SkinNet: A Deep Learning Framework for Skin Lesion Segmentation
This work addresses the need for accurate automatic segmentation of skin lesions to improve early diagnosis and treatment for patients with skin cancer, but it is incremental as it builds on the existing U-Net architecture.
The paper tackled the problem of skin lesion segmentation for early cancer detection by proposing SkinNet, a modified U-Net CNN, which outperformed state-of-the-art methods on the ISBI 2017 dataset with average Dice coefficient, Jaccard index, and sensitivity scores of 85.10, 76.67, and 93.0%, respectively.

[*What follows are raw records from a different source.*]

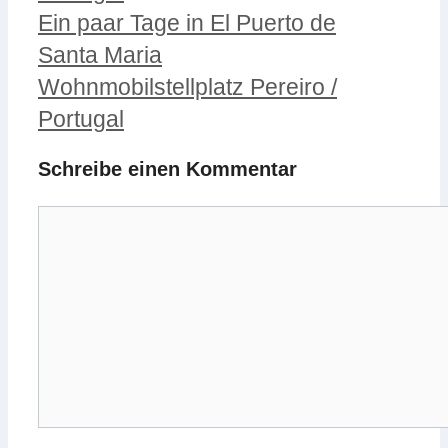
Ein paar Tage in El Puerto de
Santa Maria
Wohnmobilstellplatz Pereiro /
Portugal
Schreibe einen Kommentar
Kommentar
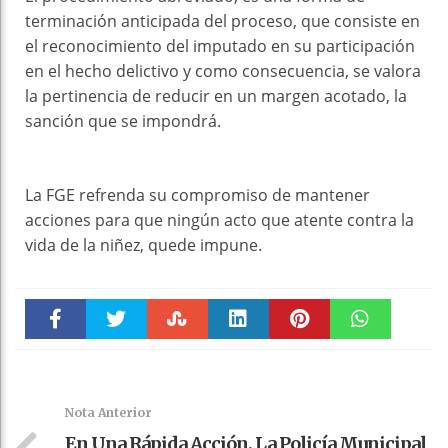
terminación anticipada del proceso, que consiste en
el reconocimiento del imputado en su participación
en el hecho delictivo y como consecuencia, se valora
la pertinencia de reducir en un margen acotado, la
sanción que se impondrá.
La FGE refrenda su compromiso de mantener
acciones para que ningún acto que atente contra la
vida de la niñez, quede impune.
Faceboo
Twitter
Stumble
linkedin
Pinteres
WhatsAp
k
t
pt
Nota Anterior
En Una Rápida Acción, La Policía Municipal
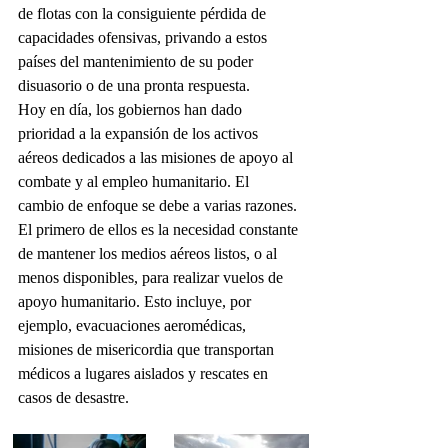
de flotas con la consiguiente pérdida de 
capacidades ofensivas, privando a estos 
países del mantenimiento de su poder 
disuasorio o de una pronta respuesta.
Hoy en día, los gobiernos han dado 
prioridad a la expansión de los activos 
aéreos dedicados a las misiones de apoyo al 
combate y al empleo humanitario. El 
cambio de enfoque se debe a varias razones. 
El primero de ellos es la necesidad constante 
de mantener los medios aéreos listos, o al 
menos disponibles, para realizar vuelos de 
apoyo humanitario. Esto incluye, por 
ejemplo, evacuaciones aeromédicas, 
misiones de misericordia que transportan 
médicos a lugares aislados y rescates en 
casos de desastre.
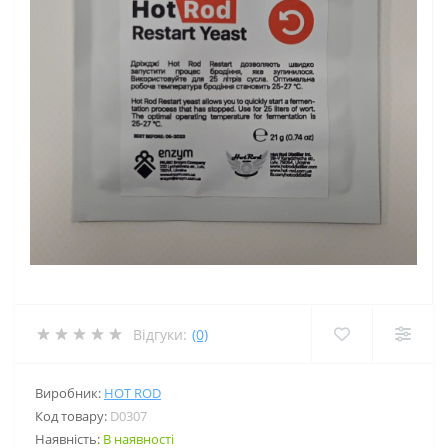
Відгуки:
(0)
Виробник:
HOT ROD
Код товару:
D0307
Наявність:
В наявності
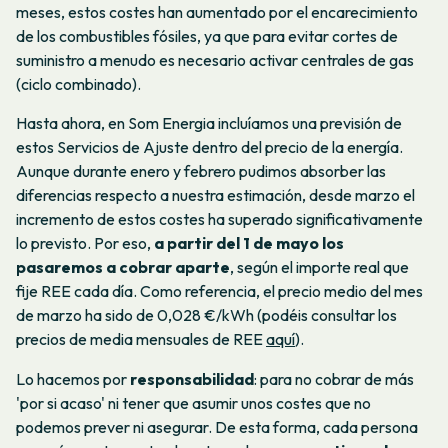
meses, estos costes han aumentado por el encarecimiento
de los combustibles fósiles, ya que para evitar cortes de
suministro a menudo es necesario activar centrales de gas
(ciclo combinado).
Hasta ahora, en Som Energia incluíamos una previsión de
estos Servicios de Ajuste dentro del precio de la energía.
Aunque durante enero y febrero pudimos absorber las
diferencias respecto a nuestra estimación, desde marzo el
incremento de estos costes ha superado significativamente
lo previsto. Por eso,
a partir del 1 de mayo los
pasaremos a cobrar aparte
, según el importe real que
fije REE cada día. Como referencia, el precio medio del mes
de marzo ha sido de 0,028 €/kWh (podéis consultar los
precios de media mensuales de REE
aquí
).
Lo hacemos por
responsabilidad
: para no cobrar de más
'por si acaso' ni tener que asumir unos costes que no
podemos prever ni asegurar. De esta forma, cada persona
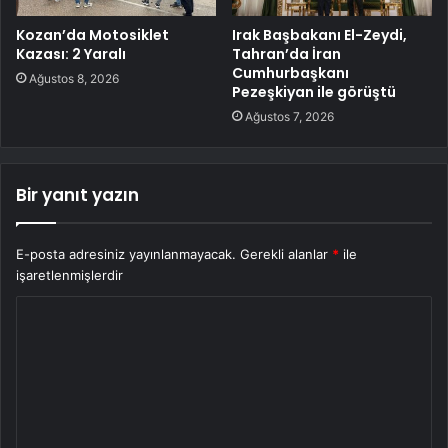
Kozan’da Motosiklet
Irak Başbakanı El-Zeydi,
Kazası: 2 Yaralı
Tahran’da İran
Cumhurbaşkanı
Ağustos 8, 2026
Pezeşkiyan ile görüştü
Ağustos 7, 2026
Bir yanıt yazın
E-posta adresiniz yayınlanmayacak.
Gerekli alanlar
*
ile
işaretlenmişlerdir
Y
o
r
u
m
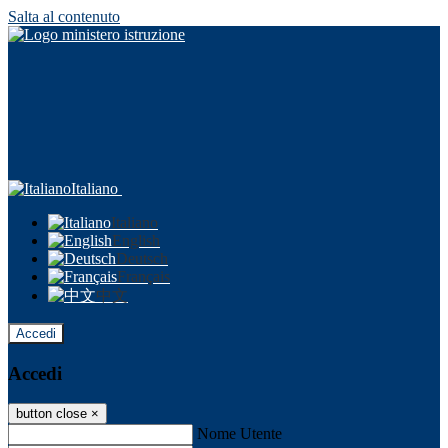
Salta al contenuto
Italiano
Italiano
English
Deutsch
Français
中文
Accedi
Accedi
button close
×
Nome Utente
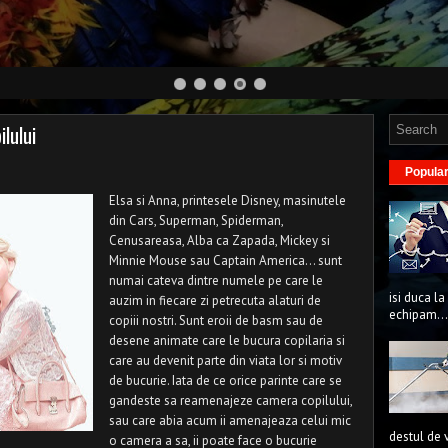
lului
Popula
Elsa si Anna, printesele Disney, masinutele
din Cars, Superman, Spiderman,
Cenusareasa, Alba ca Zapada, Mickey si
Minnie Mouse sau Captain America... sunt
numai cateva dintre numele pe care le
isi duca la
auzim in fiecare zi petrecuta alaturi de
echipam...
copiii nostri. Sunt eroii de basm sau de
desene animate care le bucura copilaria si
care au devenit parte din viata lor si motiv
de bucurie. Iata de ce orice parinte care se
gandeste sa reamenajeze camera copilului,
sau care abia acum ii amenajeaza celui mic
destul de 
o camera a sa, ii poate face o bucurie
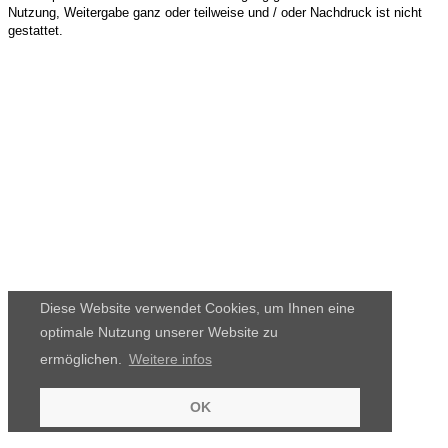
Nutzung, Weitergabe ganz oder teilweise und / oder Nachdruck ist nicht
gestattet.
Diese Website verwendet Cookies, um Ihnen eine
optimale Nutzung unserer Website zu
ermöglichen.
Weitere infos
OK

There has been a steady increase in the incidence of skin cancer worldwide, with a high rate of mortality. Early detection and segmentation of skin lesions are crucial for timely diagnosis and treatment, necessary to improve the survival rate of patients. However, skin lesion segmentation is a challenging task due to the low contrast of lesions and their high similarity in terms of appearance, to healthy tissue. This underlines the need for an accurate and automatic approach for skin lesion segmentation. To tackle this issue, we propose a convolutional neural network (CNN) called SkinNet. The proposed CNN is a modified version of U-Net. We compared the performance of our approach with other state-of-the-art techniques, using the ISBI 2017 challenge dataset. Our approach outperformed the others in terms of the Dice coefficient, Jaccard index and sensitivity, evaluated on the held-out challenge test data set, across 5-fold cross validation experiments. SkinNet achieved an average value of 85.10, 76.67 and 93.0%, for the DC, JI, and SE, respectively.